On Climate, Joe Biden Gets The Whole GLOBAL Thing
Yeah, yeah, he's a globalist. We kind of live on a globe, and it's warming.
During a climate meeting with world leaders Thursday, President Joe Biden announced he plans to increase US funding to help Brazil fight deforestation in the Amazon rainforest, and to help developing countries transition away from fossil fuels and survive the challenges of a warming planet. In a virtual meeting of the "Major Economies Forum on Energy and Climate," Biden pledged $500 million over five years to the Amazon Fund, an international fund to help cut deforestation in Brazil, and another $1 billion to the UN's Green Climate Fund, which would be double the current US commitment.
The Catch-'23 is that Congress would have to approve any such funding, and Republicans in the House are dead set against spending money on foreign aid, especially not on climate aid, because the GOP refuses to accept that climate change or other countries are even real.
The amounts Biden pledged are simultaneously 1) not in any sense a budget buster, 2) more than the US has ever pledged for international climate aid, 3) only a drop in the bucket of what's needed to do the job, and 4) far too much for Republicans, who doubtless think developing countries should pay us for helping entire coastal cities become beachfront property.
Biden urged the world leaders in the meeting, whose nations are responsible for about 80 percent of global greenhouse gas emissions, to step up aid to developing countries, which will be hardest hit by climate change:
All of you know as well as I do: The impacts of climate change will be felt the most by those who have contributed the least to the problem, including developing nations.
As large economies and large emitters, we must step up and support these economies. [...]
Together, we need to strengthen the role of multilateral development banks in fighting climate crisis as well, starting with the World Bank.
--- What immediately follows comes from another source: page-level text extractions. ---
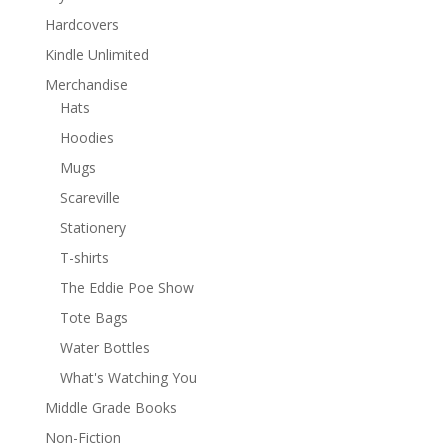
Hardcovers
Kindle Unlimited
Merchandise
Hats
Hoodies
Mugs
Scareville
Stationery
T-shirts
The Eddie Poe Show
Tote Bags
Water Bottles
What's Watching You
Middle Grade Books
Non-Fiction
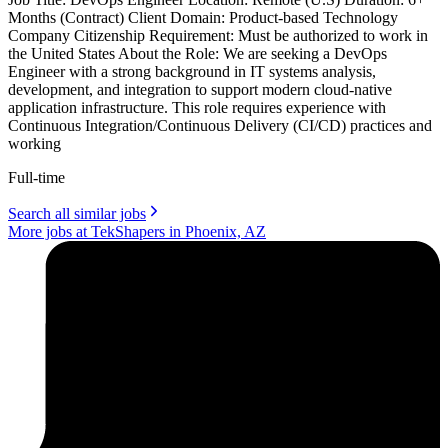
Months (Contract) Client Domain: Product-based Technology
Company Citizenship Requirement: Must be authorized to work in
the United States About the Role: We are seeking a DevOps
Engineer with a strong background in IT systems analysis,
development, and integration to support modern cloud-native
application infrastructure. This role requires experience with
Continuous Integration/Continuous Delivery (CI/CD) practices and
working
Full-time
Search all similar jobs
More jobs at TekShapers in Phoenix, AZ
Because climate security, energy security, food security, they’re all related. They’re all related.
Biden touted the progress his administration has made toward addressing the climate crisis, primarily through the climate provisions of the Inflation Reduction Act, which are projected to reduce US greenhouse emissions by 40 percent of 2005 levels by 2030 — possibly more, even, since some of the investments can't be modeled. (When the people in your life ask you what Joe Biden has ever done, that'd be a good one to keep in your back pocket!) He asked the other leaders to also do more to decarbonize by transitioning to clean energy, to preserve and restore forests, to reduce non-CO2 greenhouse gases like methane, and to work on developing carbon capture technologies to scrub carbon from the atmosphere.
The New York Times notes that Biden's call for greater support for the Amazon Fund comes as Brazil's new president, Luiz Inácio Lula da Silva, has been working closely with Biden on climate issues. The fund was founded in 2008, with the largest chunks of money coming from Norway and Germany, but was suspended under former President Jair Bolsonaro, who actively rolled back protections for the Amazon rainforest and indigenous tribes living there. Deforestation in the Amazon basin has reached levels that threaten to change the region's weather systems, and which could in turn convert much of the rainforest to savanna. Already, the Times points out, "as trees are cut down, parts of the forest now emit more carbon dioxide than they absorb."
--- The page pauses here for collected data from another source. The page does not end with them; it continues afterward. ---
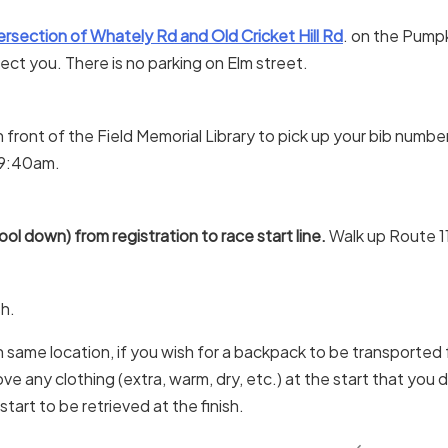
ersection of Whately Rd and Old Cricket Hill Rd
. on the Pump
rect you. There is no parking on Elm street.
n front of the Field Memorial Library to pick up your bib numbe
5-9:40am.
ol down) from registration to race start line.
Walk up Route 11
sh.
in same location, if you wish for a backpack to be transported fr
move any clothing (extra, warm, dry, etc.) at the start that you 
start to be retrieved at the finish.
Thank goodness Republicans are here to be assholes about all this; Sen. John Barrasso (R-Wyoming) dismissed Biden's call for increased international climate commitments, pointing out that in recent congressional testimony, the head of the US Forest Service said the agency didn't have enough money to adequately manage US forests. (Why does the Forest Service not have sufficient funding? Probably not because Democrats hate trees, buddy!)
“Why are they now sending half a billion U.S. taxpayer dollars to Brazil for theirs?” Mr. Barrasso asked. “The higher priority would be to take care of our own resources first, or better yet, save taxpayers the pain of ever watching President Biden splash American treasure around the globe to chase his environmental agenda.”
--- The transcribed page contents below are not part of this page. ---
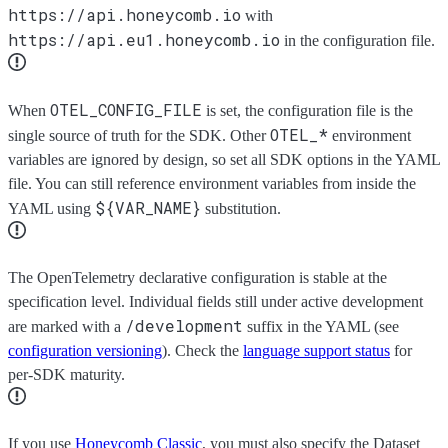
https://api.honeycomb.io
with
https://api.eu1.honeycomb.io
in the configuration file.
OTEL_CONFIG_FILE
When
is set, the configuration file is the
OTEL_*
single source of truth for the SDK. Other
environment
variables are ignored by design, so set all SDK options in the YAML
file. You can still reference environment variables from inside the
${VAR_NAME}
YAML using
substitution.
The OpenTelemetry declarative configuration is stable at the
specification level. Individual fields still under active development
/development
are marked with a
suffix in the YAML (see
configuration versioning
). Check the
language support status
for
per-SDK maturity.
If you use
Honeycomb Classic
, you must also specify the Dataset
Barrasso then presumably lit a cigar with a burning capybara.
Still as the Times explains, Republican intransigence may not entirely doom Biden's pledge of climate help to other countries:
Last year, Republicans cut funds that the administration had pledged to the Green Climate Fund, a United Nations-led program to help poor countries transition from fossil fuels to renewable energy and increase resilience to climate disasters. On Thursday the administration said it would deliver $1 billion to the fund, tapping discretionary funds within the State Department, according to an administration official.
Seems a hell of a lot better use of already appropriated funds than stealing funds from Defense Department schools for children of military families to build WALL, that's for damn sure.
[CNBC / NYT / White House]
Programming Note: Yes, I am still planning a Wonkette Book Club read of Kim Stanley Robinson's 2020 climate novel The Ministry for the Future, and I will do a post next week with the details. If you wanna get a head start on reading, the link there gives Yr Wonkette a cut of any sales, but you can also feel free to get the book used or from your local library, assuming Republicans haven't defunded it yet.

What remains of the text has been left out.